Blog / November 15, 2016

It’s about Value, not Price, When It Comes to Programmatic Media Cost

By Melanie Franke

One of the biggest challenges marketers face occurs when they encounter an unexpected media-buying opportunity, and they need to determine what value comes with the cost. With finite budgets planned out sometimes up to a year in advance, it’s easy to pass on good opportunities because the price tag is too high. Too often, marketers let good campaigns slip through their fingers because their current programs show promise and are much less expensive.


Programmatic media cost can be a major factor in this equation. Banner ads are budget friendly, easy to track and allow marketers to target a specific audience while video ad inventory is much more expensive, thus automatically increasing the cost of the campaign.

Although banner ads save money in the short term, these campaigns are less effective overall. Instead of investing $100,000 to drive $600,000 in additional sales, a marketer can wind up spending $50,000 to generate a measly $20,000 in incremental revenues.

Marketers need to get the spend right, but it needs to be relative to the value the campaign brings, which will save them a major headache in the long run. 

Tip: When approaching digital media, marketers should think less about the programmatic media cost of a new campaign and more about the value that campaign will deliver.

When approaching digital media, marketers should think less about the programmatic media cost of a new campaign and more about the value that campaign will deliver. While price considerations are certainly valid, brands must carefully consider how different services and inventory types contribute to their overall return on investment. More often than not, a well-executed media campaign will pay for itself.


One of the big benefits of programmatic technology is that it allows marketers to reach a given audience with relevant messaging across a wide range of platforms, formats and devices.
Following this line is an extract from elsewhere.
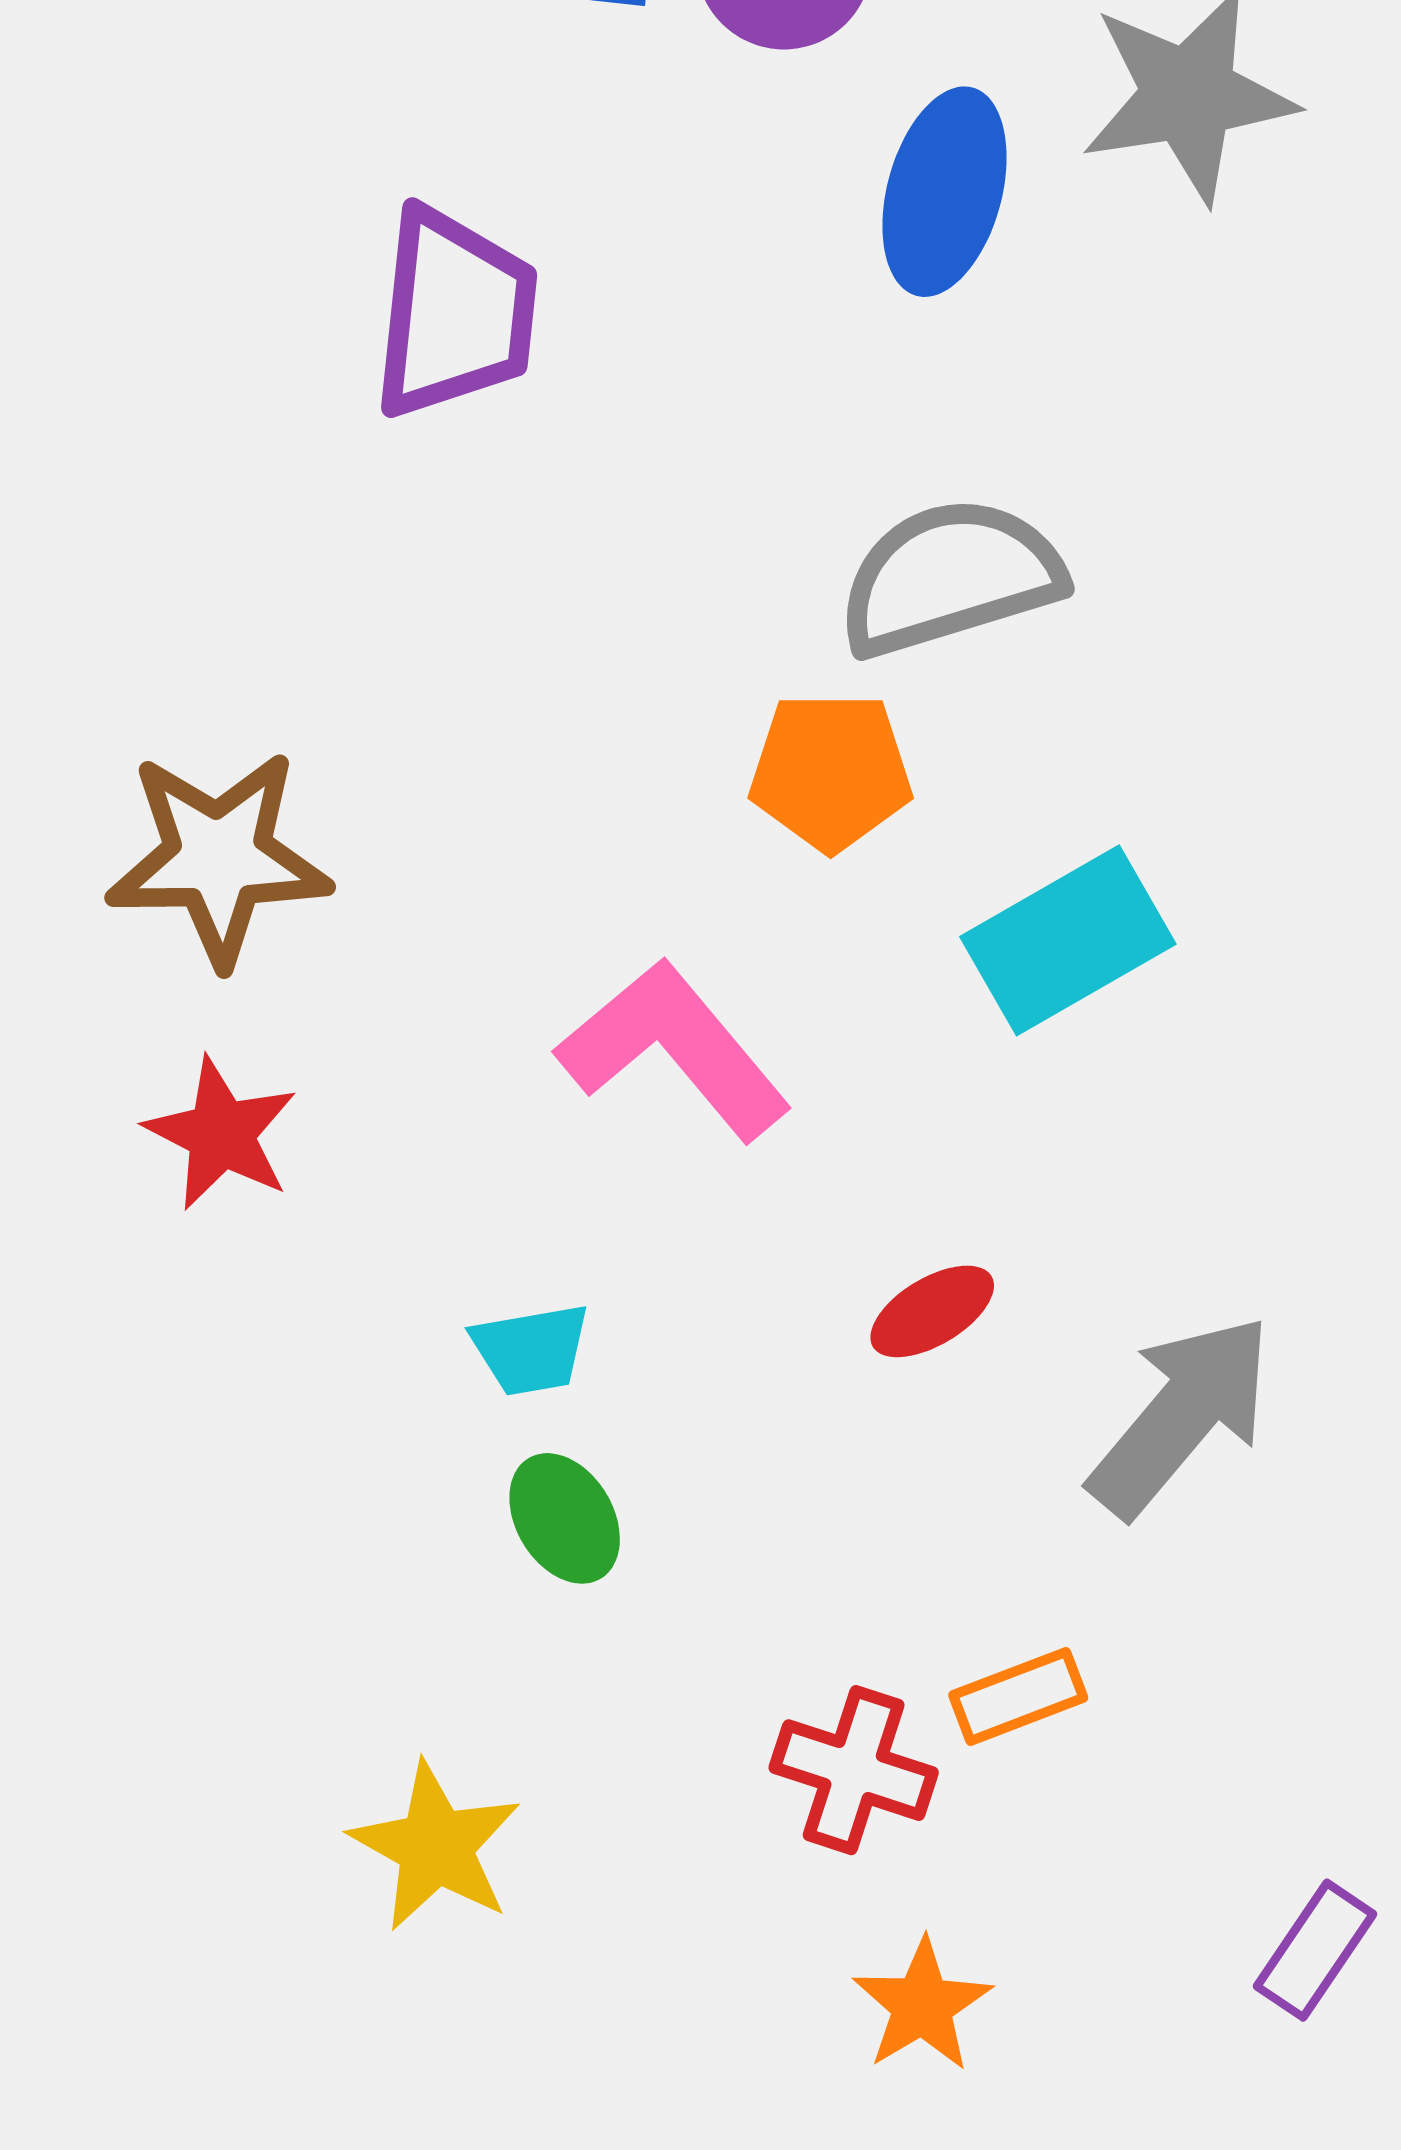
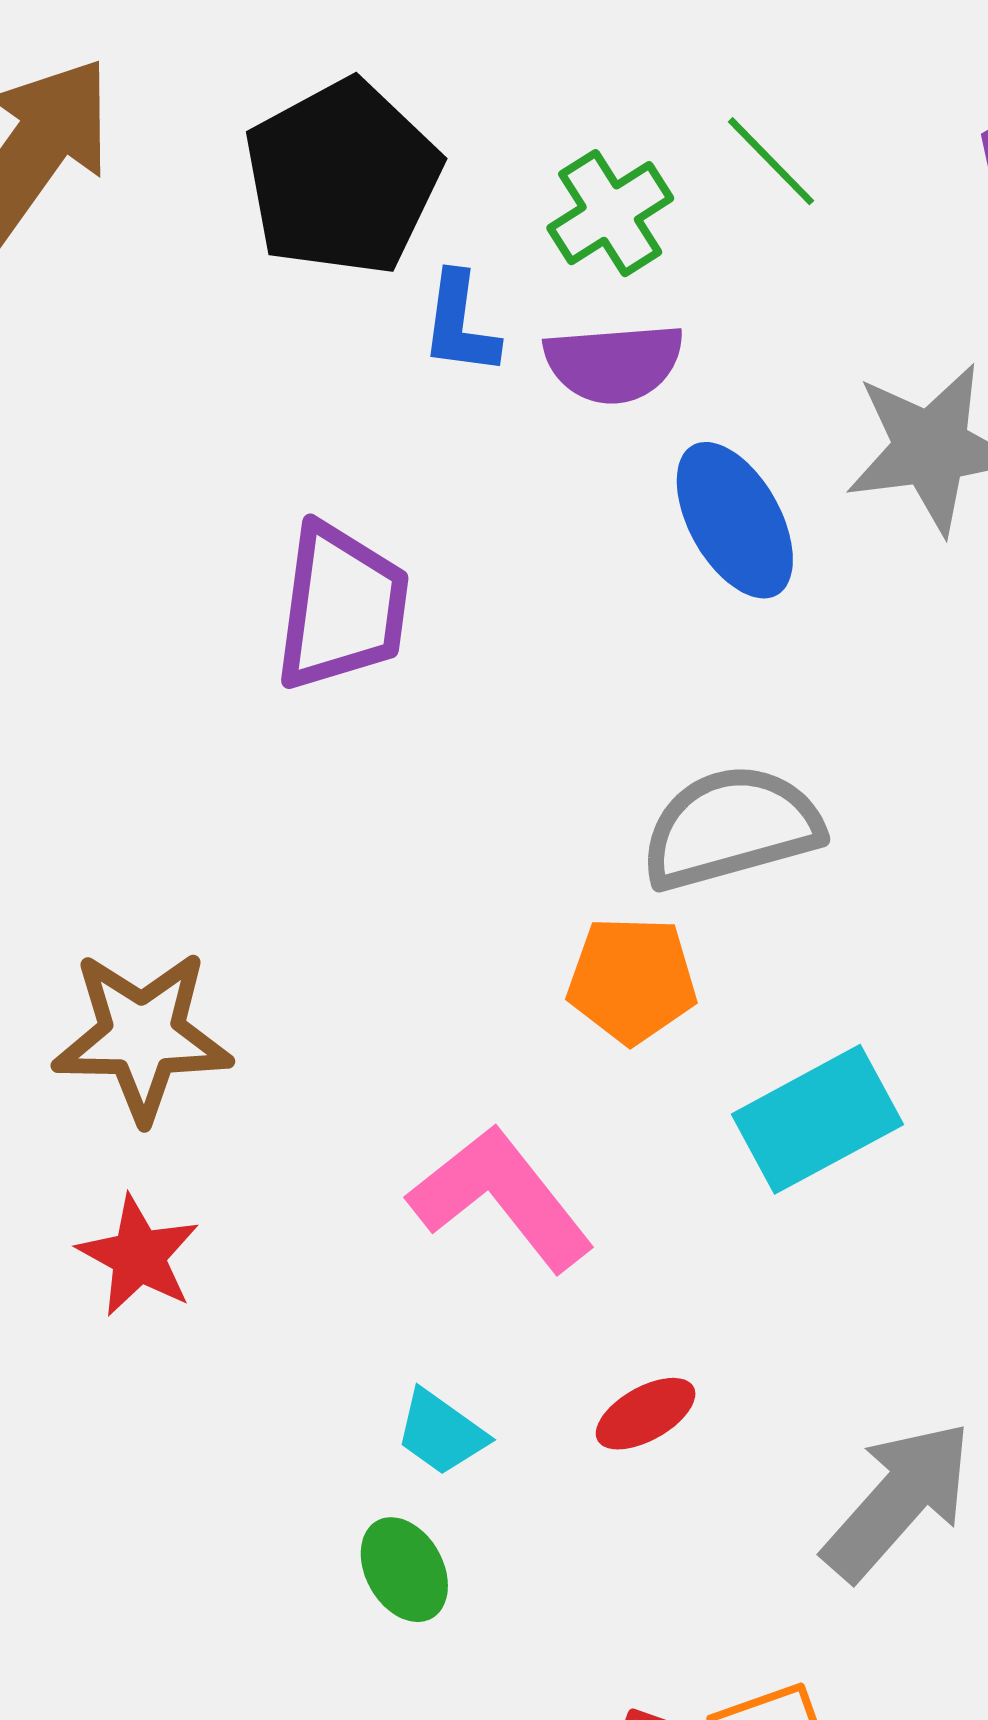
blue ellipse: (945, 192) -> (735, 520), turned -46
red ellipse: (932, 1311) -> (646, 1414), moved
cyan trapezoid: (531, 1349) -> (441, 1433), moved, turned 44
However, a brand’s ability to make an impact with that audience varies a great deal based on what tactics they’re using to communicate their brand.

For instance, the programmatic media cost of a banner ad is pretty low, so a marketer can easily reach the right person at a low price. What this doesn’t account for is that the ad will have to compete for attention with the content the user is consuming and a number of other display ads on the page. At a time when 86 percent of consumers are ignoring banner ads altogether, brands will be lucky if a consumer focuses on their banner message for even a fraction of a second.

Enter pre-roll.

By contrast, pre-roll or mid-roll video ads takes up the entire screen, giving advertisers 15 or 30 seconds of uninterrupted time with the viewer. Additionally, viewer attention span is amplified when viewing premium video content. According to a recent report from FreeWheel, viewers watching premium video content complete 78 percent of the pre-roll ads they see.

Although programmatic media cost for this placement will be higher than for a standard banner ad, the ad experience is much more impactful and consumers are more likely to pay attention to the brand’s message, particularly when targeted at the right audiences.


The way marketers have traditionally broken video campaigns down into their various components doesn’t help with the cost/benefit equation. For instance, it’s quite common for brands to hire a creative agency to develop the video ads, then they go to the brand’s media agency where the audience is determined and finally, they make it to the media publisher to actually run the campaign. In this scenario, the media and target audience aren’t informing or talking to the creative at all, which creates a disconnect in the campaign.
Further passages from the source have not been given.